Appellant Joseph D'Amico was convicted after a jury trial in the United States District Court for the Southern District of New York, on the three counts of armed robbery, larceny and assault, acts which he was alleged to have committed in violation of 18 U.S.C. § 2113(a), (b), and (d). Appellant was sentenced to fourteen years imprisonment. The major thrust of his appeal, raised in the case for the first time, is that the Fourth Amendment's prohibition against unreasonable searches and seizures was violated when a federal agent unarmed with a search warrant clipped, without appellant's consent, several strands of hair from appellant's head while appellant was in custody. At trial these strands were, over defense objection, admitted into evidence against appellant, and it was proved that the clipped hair came from the same person's head as the hair that had been found in one of two navy watch caps that were shown to have been apparently abandoned by the robbers as they fled from the scene of the crimes. At trial appellant's objections to the introduction of the hair were based upon claimed violations of the Fifth and Sixth Amendments, not upon a claim that the Fourth had been violated. Therefore, the trial judge did not address himself to the question appellant now presents to us. When an unreasonable search and seizure is claimed it is important that objections to the admission of any evidence seized be specific enough to apprise the trial judge of the basis of the claim and to give the Government an opportunity to develop fully the facts relevant to the circumstances of the search and seizure. Here it is obvious from the trial record that, because no proper objection had been made, the circumstances surrounding the "seizure" were never fully developed in the district court as they undoubtedly would have been if a proper objection had been made. See Fed.R.Crim.P. 41. See United States v. Gitlitz, 368 F.2d 501, 504 (2 Cir. 1966); United States v. Indiviglio, 352 F.2d 276, 279 (2 Cir. 1965), cert. denied, 383 U.S. 907, 86 S. Ct. 887, 15 L. Ed. 2d 663 (1966).
However, accepting appellant's Fourth Amendment argument as properly before us, we find no merit in it. Unquestionably the clipping of the few strands of appellant's hair by a federal agent constituted a "seizure" that might conceivably be subject to the "constraints of the Fourth Amendment," Schmerber v. California, 384 U.S. 757, 767, 86 S. Ct. 1826, 16 L. Ed. 2d 908 (1966); but the fact that the officer failed to obtain a search warrant before cutting off the hairs does not necessarily require that we hold that this "seizure" was an unconstitutional one. Schmerber, supra, relied on by appellant is inapposite. In Schmerber the Court held that certain official intrusions into an individual's person require a search warrant in order for the intrusion to be deemed reasonable and not violative of the Fourth Amendment unless the exigencies of the circumstances of a case justify the failure to obtain a search warrant in that case. This holding does not comprehend that all official intrusions into an individual's person require, in the absence of extenuating circumstances, a search warrant in order to be reasonable. Some official in-custody investigative techniques designed to uncover incriminating evidence from a person's body are such minor intrusions into or upon the "integrity of an individual's person" (384 U.S. at 772, 86 S. Ct. 1826), that they are not, in the absence of a search warrant, unreasonable intrusions.*fn1 "'The relevant test is not whether it is reasonable to procure a search warrant, but whether the search was reasonable.' United States v. Rabinowitz, 339 U.S. 56, 66, [70 S. Ct. 430, 94 L. Ed. 653]." Cooper v. California, 386 U.S. 58, 62, 87 S. Ct. 788, 791, 17 L. Ed. 2d 730 (1967).

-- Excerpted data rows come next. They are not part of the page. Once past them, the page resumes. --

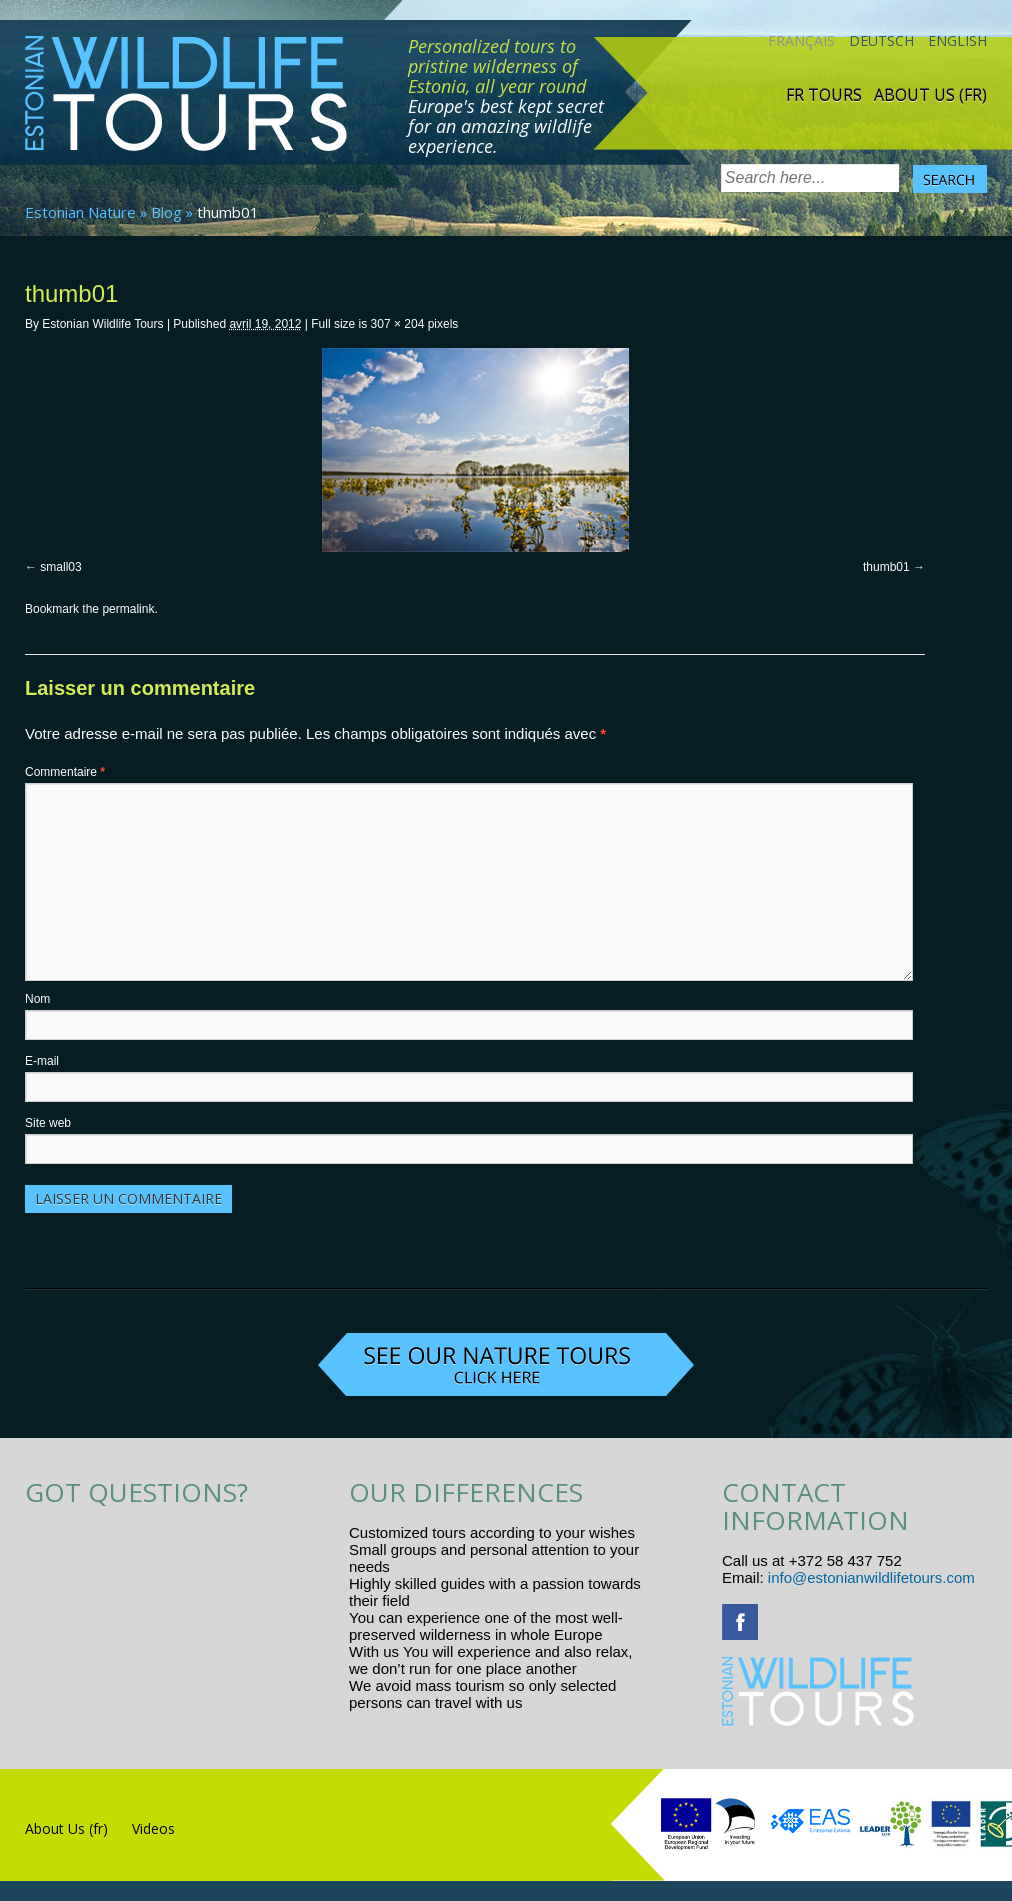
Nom (37, 999)
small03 (60, 567)
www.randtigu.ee (582, 1702)
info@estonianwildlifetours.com (871, 1577)
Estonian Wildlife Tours (102, 324)
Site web (48, 1123)
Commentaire (65, 772)
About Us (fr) (930, 95)
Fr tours (824, 95)
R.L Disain (68, 1890)
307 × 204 (398, 324)
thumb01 (886, 567)
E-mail (42, 1061)
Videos (153, 1828)
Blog (166, 212)
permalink (128, 609)
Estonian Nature (80, 212)
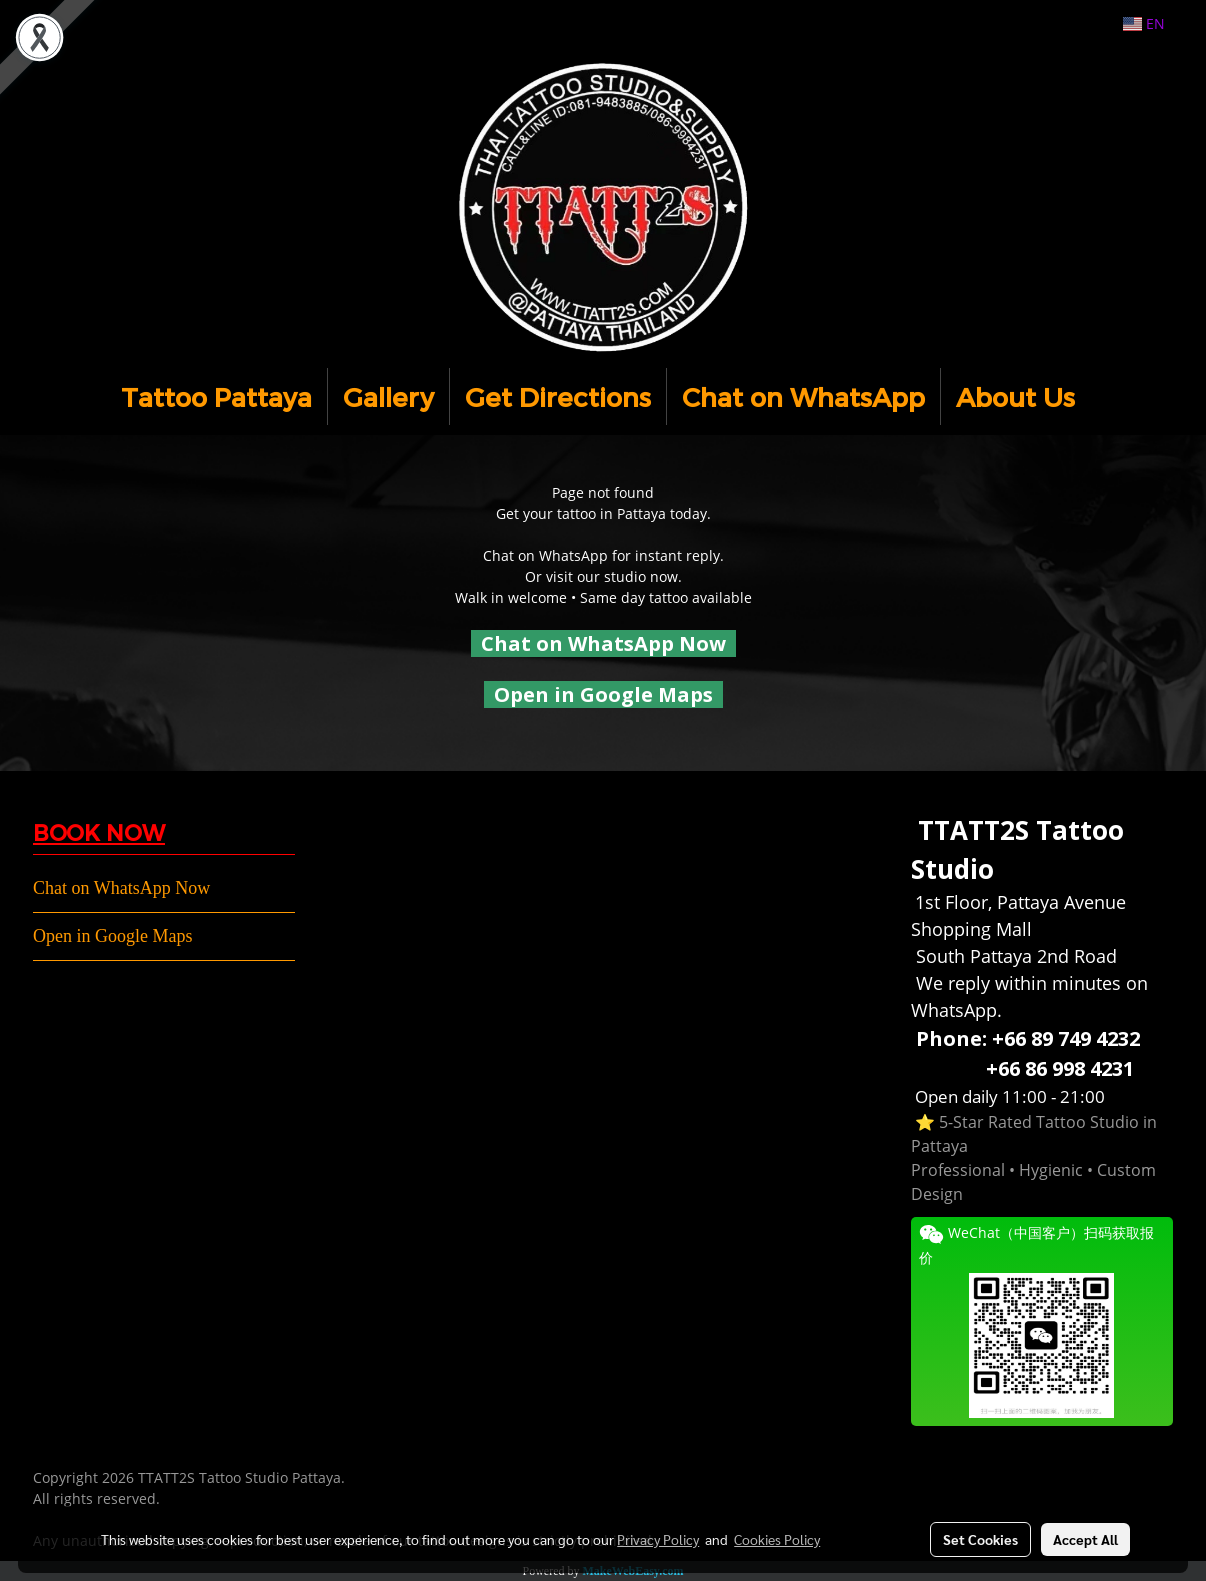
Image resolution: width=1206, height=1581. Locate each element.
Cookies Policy (777, 1539)
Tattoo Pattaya (216, 396)
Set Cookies (980, 1539)
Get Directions (558, 396)
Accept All (1085, 1539)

Here there was only the slightest intrusion (if indeed there was any intrusion at all): the clipping by the officer of the few strands of hair from appellant's head was so minor an imposition that appellant suffered no true humiliation or affront to his dignity. We hold that a search warrant was not required to justify the officer's act.
We fail to see how the taking of several strands of appellant's hair from his head while the appellant was in custody was in any way more prejudicial or offensive than the taking of his fingerprints or his photograph. The seizure which occurred in this case was not an unreasonable one or one violative of the Fourth Amendment.